Signal transducers and transcriptional activators 3 (STAT-3) are 1 of the 6 members of the transcription factor family. STAT3 plays an important role in proliferation, cell survival, and angiogenesis (44). Receptor and non-receptor protein tyrosine kinases phosphorylate tyrosine 705, which regulates stat3 activation. These kinases include epidermal growth factor receptor kinase (EGFR) (45), Src (46), Janus-activated kinase (JAK) (47), and extracellular signaling-regulated kinase (ERK) (48). Accumulative studies have reported that NC induces cell apoptosis and inhibits cell growth by inhibiting STAT3 in ovarian and liver cancer (49,50). In mammals, p65 and p50 are the most abundant members of NF-κB transcription factors (51). IκBs is phosphorylated by IκB kinase, which is activated by ubiquitination and proteasomal degradation. This process transfers p65 into the nucleus and enables p65 to regulate the gene transcription process of cell survival, invasion, and metastasis (52). NF-kB is increasingly considered to play a key role in many cancers (53). It has been reported that both wild-type and active p65 can be overexpressed in the presence of activated AKT, suggesting that p65 plays a key role in promoting the development of prostate cancer tumors (51). However, in this study, we found no significant changes in the phosphorylation of STAT3 and p65 in NC-treated SW480 cells, suggesting that NC may not regulate cells through the signaling pathways involved in STAT3 and p65.

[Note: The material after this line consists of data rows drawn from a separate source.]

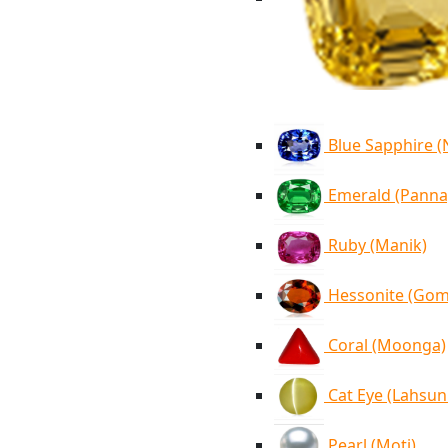
Blue Sapphire 
Emerald (Panna
Ruby (Manik)
Hessonite (Go
Coral (Moonga)
Cat Eye (Lahsun
Pearl (Moti)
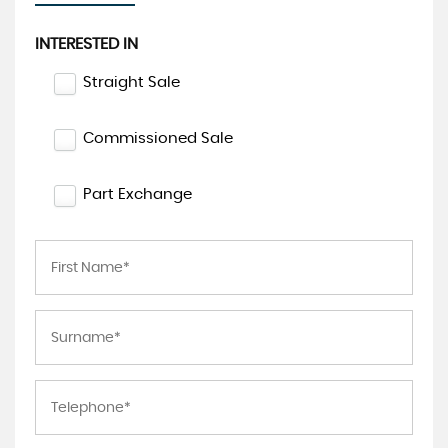
INTERESTED IN
Straight Sale
Commissioned Sale
Part Exchange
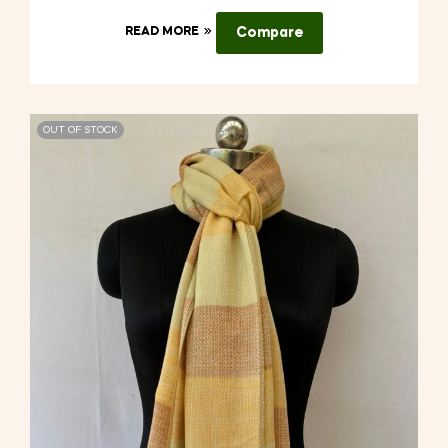
READ MORE
Compare
OUT OF STOCK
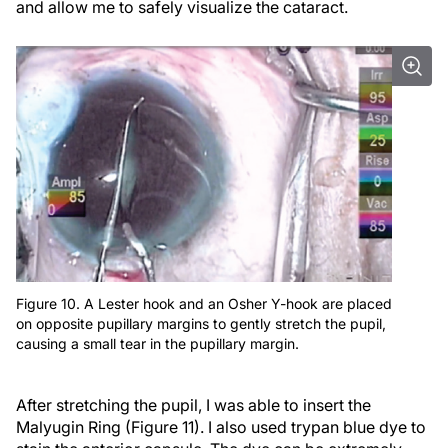
and allow me to safely visualize the cataract.
Figure 10. A Lester hook and an Osher Y-hook are placed
on opposite pupillary margins to gently stretch the pupil,
causing a small tear in the pupillary margin.
After stretching the pupil, I was able to insert the
Malyugin Ring (Figure 11). I also used trypan blue dye to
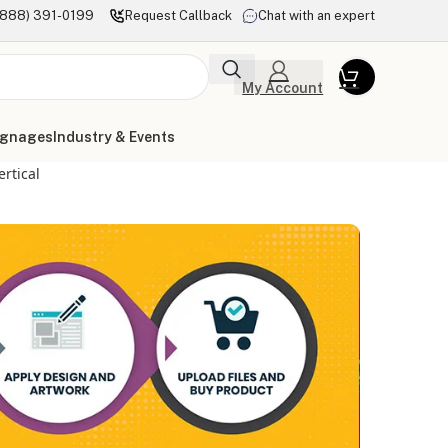
(888) 391-0199
Request Callback
Chat with an expert
My Account
ignages
Industry & Events
ertical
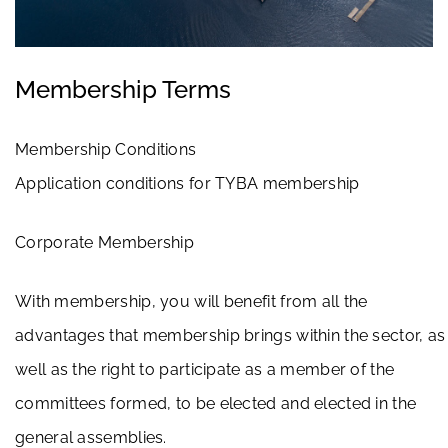
Membership Terms
Membership Conditions
Application conditions for TYBA membership
Corporate Membership
With membership, you will benefit from all the
advantages that membership brings within the sector, as
well as the right to participate as a member of the
committees formed, to be elected and elected in the
general assemblies.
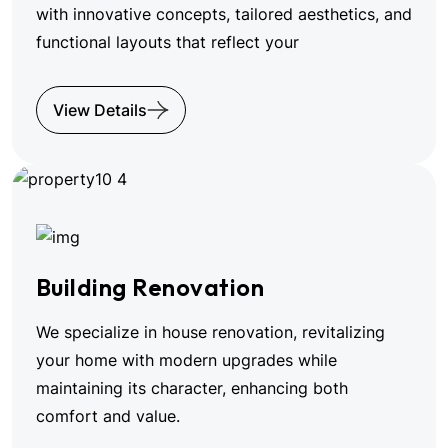
with innovative concepts, tailored aesthetics, and
functional layouts that reflect your
View Details
Building Renovation
We specialize in house renovation, revitalizing
your home with modern upgrades while
maintaining its character, enhancing both
comfort and value.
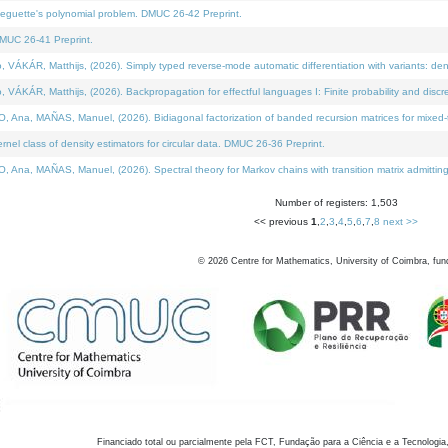
neguette's polynomial problem. DMUC 26-42 Preprint.
MUC 26-41 Preprint.
KÁR, Matthijs, (2026). Simply typed reverse-mode automatic differentiation with variants: den
ÁR, Matthijs, (2026). Backpropagation for effectful languages I: Finite probability and discre
, MAÑAS, Manuel, (2026). Bidiagonal factorization of banded recursion matrices for mixed-ty
el class of density estimators for circular data. DMUC 26-36 Preprint.
 MAÑAS, Manuel, (2026). Spectral theory for Markov chains with transition matrix admitting a 
Number of registers: 1,503
<< previous
1
,
2
,
3
,
4
,
5
,
6
,
7
,
8
next >>
©
2026
Centre for Mathematics, University of Coimbra, fun
Financiado total ou parcialmente pela FCT, Fundação para a Ciência e a Tecnologia,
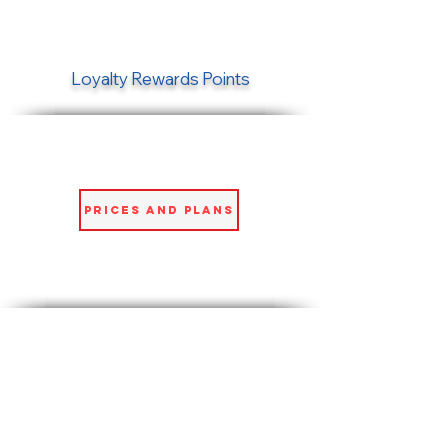
Loyalty Rewards Points
Prices and Plans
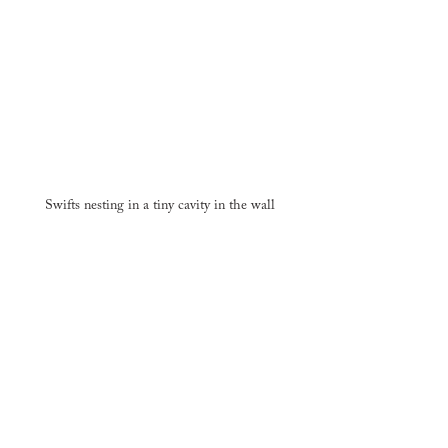
Swifts nesting in a tiny cavity in the wall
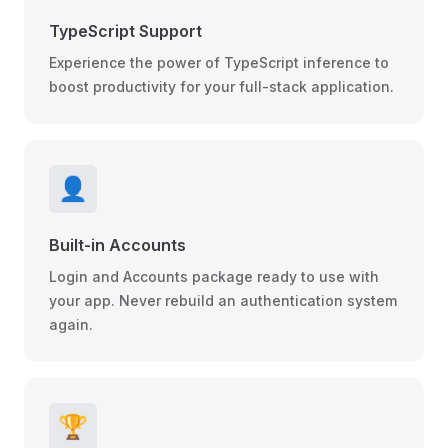
TypeScript Support
Experience the power of TypeScript inference to
boost productivity for your full-stack application.
👤
Built-in Accounts
Login and Accounts package ready to use with
your app. Never rebuild an authentication system
again.
🏆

In summary, our results suggest that NC inhibits the tumor stem cell-like characteristics and proliferation of CC cells, and depolarizes the mitochondrial membrane to promote apoptosis. In the study of phosphorylation of signaling pathways, NC was found to be involved in the regulation of ERK and AKT signaling pathways, leading to the downregulation of the phosphorylation levels of ERK and AKT. However, NC may not significantly change the phosphorylation levels of STAT3 and p65, suggesting that NC may not be involved in the STAT3 and p65 signaling pathways, but more comprehensive studies are needed to confirm this. These results were also validated in vivo. In conclusion, NC can affect multiple targets in CC cells and may be used as a new drug for the treatment of CC.
We would like to give our sincere gratitude to the reviewers for their constructive comments.
Reporting Checklist: The authors have completed the ARRIVE reporting checklist. Available at http://dx.doi.org/10.21037/atm-20-3432
Data Sharing Statement: Available at http://dx.doi.org/10.21037/atm-20-3432
Conflicts of Interest: All authors have completed the ICMJE uniform disclosure form (available at http://dx.doi.org/10.21037/atm-20-3432). The authors have no conflicts of interest to declare.
Ethical Statement: The authors are accountable for all aspects of the work in ensuring that questions related to the accuracy or integrity of any part of the work are appropriately investigated and resolved.